PROBLEM STATEMENT - I'd like every line in the following listing that holds "Pinnacle" copied.

DATA FOR ANALYSIS -
+ + +

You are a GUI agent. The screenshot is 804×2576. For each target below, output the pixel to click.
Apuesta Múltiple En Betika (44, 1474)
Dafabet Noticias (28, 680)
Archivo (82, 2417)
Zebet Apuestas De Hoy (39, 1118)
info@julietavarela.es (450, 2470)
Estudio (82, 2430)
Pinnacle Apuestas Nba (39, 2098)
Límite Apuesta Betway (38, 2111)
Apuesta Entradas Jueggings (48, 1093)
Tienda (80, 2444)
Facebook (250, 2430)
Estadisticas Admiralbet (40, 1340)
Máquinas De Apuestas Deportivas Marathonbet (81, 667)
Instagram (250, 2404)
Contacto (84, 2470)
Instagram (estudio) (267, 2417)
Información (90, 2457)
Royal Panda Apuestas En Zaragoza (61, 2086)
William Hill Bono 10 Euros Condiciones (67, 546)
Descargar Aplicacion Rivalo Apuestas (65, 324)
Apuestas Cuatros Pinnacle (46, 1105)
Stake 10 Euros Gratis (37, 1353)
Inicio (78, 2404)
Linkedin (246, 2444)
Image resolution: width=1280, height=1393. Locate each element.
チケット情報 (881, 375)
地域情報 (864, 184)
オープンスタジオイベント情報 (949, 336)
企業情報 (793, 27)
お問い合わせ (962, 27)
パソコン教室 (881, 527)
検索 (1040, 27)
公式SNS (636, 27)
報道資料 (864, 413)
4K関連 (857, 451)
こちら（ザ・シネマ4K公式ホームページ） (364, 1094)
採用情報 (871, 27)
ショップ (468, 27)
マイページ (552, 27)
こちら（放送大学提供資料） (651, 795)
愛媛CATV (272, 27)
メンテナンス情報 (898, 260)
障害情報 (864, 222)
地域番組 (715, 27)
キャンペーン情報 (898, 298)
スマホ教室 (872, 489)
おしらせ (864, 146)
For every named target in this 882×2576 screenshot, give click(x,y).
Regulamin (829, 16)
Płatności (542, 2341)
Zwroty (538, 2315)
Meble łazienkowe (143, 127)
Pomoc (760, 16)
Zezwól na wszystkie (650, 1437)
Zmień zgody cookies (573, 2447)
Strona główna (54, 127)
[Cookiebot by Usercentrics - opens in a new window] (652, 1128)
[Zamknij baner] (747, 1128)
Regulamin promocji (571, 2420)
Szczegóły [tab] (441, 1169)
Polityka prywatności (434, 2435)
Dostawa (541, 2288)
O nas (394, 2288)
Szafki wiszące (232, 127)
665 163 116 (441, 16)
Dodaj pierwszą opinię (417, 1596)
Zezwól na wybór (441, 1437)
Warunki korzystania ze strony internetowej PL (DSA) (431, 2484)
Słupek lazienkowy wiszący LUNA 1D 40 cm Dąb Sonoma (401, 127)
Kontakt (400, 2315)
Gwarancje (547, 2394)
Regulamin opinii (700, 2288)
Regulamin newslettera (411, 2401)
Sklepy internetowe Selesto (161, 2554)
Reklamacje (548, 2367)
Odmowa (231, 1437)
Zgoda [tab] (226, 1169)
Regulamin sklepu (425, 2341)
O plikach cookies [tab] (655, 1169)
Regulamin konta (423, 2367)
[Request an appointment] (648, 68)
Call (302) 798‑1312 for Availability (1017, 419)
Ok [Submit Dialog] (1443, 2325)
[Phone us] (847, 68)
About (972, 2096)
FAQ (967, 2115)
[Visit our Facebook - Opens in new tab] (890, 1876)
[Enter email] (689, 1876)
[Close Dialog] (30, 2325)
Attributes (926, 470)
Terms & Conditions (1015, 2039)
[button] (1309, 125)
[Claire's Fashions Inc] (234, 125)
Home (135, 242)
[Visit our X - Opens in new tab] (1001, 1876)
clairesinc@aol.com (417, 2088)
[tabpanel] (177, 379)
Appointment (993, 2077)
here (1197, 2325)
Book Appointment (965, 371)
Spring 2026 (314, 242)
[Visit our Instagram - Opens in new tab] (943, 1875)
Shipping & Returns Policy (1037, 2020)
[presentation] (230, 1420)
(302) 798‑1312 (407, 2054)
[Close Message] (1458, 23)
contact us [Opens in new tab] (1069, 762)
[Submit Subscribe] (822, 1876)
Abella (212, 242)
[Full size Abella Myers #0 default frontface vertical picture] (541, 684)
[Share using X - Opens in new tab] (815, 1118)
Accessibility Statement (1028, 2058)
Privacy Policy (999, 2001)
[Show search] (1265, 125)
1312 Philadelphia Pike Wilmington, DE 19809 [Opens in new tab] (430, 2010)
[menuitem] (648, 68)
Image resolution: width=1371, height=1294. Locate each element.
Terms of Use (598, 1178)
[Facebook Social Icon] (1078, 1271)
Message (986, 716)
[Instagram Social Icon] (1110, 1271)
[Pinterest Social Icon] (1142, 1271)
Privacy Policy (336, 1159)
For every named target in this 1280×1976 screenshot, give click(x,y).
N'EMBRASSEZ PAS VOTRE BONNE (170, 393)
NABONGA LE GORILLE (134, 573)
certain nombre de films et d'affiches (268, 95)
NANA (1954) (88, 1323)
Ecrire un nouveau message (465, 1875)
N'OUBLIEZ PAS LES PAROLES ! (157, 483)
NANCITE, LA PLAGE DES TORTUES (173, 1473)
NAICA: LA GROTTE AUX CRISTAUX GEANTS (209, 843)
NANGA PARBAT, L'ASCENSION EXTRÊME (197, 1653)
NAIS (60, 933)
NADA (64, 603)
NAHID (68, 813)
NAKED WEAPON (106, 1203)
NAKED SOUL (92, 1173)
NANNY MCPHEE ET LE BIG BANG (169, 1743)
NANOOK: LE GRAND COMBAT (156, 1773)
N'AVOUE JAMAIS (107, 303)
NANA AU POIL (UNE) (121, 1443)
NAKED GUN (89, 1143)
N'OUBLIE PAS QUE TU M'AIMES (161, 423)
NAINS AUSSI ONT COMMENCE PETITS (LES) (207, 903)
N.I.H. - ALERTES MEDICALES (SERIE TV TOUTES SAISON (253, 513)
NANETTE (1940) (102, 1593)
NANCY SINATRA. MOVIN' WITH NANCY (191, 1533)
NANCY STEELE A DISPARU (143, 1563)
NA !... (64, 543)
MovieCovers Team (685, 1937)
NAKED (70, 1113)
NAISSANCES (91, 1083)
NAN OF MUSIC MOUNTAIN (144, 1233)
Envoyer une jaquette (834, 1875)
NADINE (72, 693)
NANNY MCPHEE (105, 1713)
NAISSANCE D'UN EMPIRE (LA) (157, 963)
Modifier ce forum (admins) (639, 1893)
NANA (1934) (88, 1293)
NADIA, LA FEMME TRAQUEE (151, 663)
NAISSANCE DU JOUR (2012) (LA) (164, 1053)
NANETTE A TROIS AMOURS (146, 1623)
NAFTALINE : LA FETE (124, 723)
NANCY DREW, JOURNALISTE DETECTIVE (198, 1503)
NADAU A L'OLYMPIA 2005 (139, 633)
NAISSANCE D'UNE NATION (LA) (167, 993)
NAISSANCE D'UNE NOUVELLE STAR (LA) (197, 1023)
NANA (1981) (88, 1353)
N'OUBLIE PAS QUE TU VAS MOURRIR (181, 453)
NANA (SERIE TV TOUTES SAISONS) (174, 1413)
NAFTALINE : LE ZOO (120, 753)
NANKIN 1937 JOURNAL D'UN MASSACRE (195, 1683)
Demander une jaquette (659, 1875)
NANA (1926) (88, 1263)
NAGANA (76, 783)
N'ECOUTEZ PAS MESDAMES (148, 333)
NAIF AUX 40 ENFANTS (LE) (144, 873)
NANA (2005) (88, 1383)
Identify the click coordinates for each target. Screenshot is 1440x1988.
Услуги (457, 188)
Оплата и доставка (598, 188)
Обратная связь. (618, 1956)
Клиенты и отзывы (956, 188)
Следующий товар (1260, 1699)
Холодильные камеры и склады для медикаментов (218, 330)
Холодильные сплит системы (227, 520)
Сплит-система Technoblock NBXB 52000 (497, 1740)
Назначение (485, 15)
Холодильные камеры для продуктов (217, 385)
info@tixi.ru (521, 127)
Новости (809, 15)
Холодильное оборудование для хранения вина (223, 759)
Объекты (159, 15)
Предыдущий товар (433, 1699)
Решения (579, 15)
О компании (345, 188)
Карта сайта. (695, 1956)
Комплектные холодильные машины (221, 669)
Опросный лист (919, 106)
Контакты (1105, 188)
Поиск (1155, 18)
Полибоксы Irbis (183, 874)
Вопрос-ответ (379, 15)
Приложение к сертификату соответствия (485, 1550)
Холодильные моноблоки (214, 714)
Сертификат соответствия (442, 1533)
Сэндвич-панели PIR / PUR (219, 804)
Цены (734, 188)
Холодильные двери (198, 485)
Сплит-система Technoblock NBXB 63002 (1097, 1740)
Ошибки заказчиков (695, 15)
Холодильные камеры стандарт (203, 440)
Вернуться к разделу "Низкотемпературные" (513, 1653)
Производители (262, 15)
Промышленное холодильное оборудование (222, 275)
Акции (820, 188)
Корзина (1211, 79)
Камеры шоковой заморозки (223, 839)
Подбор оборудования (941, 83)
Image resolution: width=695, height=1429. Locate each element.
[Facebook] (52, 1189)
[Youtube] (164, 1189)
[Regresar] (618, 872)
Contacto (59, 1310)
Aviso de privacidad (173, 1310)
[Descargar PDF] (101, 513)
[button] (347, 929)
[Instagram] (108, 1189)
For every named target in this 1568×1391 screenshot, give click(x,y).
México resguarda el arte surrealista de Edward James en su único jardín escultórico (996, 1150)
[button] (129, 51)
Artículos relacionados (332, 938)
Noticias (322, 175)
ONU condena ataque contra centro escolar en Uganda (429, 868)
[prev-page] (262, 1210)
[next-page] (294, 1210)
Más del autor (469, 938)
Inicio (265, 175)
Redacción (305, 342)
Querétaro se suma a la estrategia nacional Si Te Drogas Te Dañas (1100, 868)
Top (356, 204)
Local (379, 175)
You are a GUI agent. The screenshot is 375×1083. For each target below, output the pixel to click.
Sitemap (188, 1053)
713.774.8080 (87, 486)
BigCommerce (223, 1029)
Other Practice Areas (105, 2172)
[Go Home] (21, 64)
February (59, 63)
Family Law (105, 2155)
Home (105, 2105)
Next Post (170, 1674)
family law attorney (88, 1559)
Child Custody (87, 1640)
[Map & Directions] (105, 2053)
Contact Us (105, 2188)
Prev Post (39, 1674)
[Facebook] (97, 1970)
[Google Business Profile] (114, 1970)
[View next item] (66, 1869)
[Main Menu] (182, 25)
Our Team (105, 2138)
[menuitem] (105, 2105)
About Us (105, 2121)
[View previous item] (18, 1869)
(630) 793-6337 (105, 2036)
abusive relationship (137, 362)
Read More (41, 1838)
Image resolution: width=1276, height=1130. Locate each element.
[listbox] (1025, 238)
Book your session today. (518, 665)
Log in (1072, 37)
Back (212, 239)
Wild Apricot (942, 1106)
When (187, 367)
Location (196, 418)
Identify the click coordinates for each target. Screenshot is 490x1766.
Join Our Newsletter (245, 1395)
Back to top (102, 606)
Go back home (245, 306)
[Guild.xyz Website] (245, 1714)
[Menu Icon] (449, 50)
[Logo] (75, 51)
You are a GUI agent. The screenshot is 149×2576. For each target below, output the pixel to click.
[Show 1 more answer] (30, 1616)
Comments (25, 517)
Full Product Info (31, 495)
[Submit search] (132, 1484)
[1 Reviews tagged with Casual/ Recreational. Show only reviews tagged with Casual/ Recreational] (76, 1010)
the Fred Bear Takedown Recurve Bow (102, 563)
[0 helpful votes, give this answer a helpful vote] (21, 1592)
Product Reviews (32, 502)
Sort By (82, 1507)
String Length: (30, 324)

+ + +

ANSWER TO THIS PROBLEM -
Pinnacle Apuestas Nba (39, 2098)
Apuestas Cuatros Pinnacle (46, 1105)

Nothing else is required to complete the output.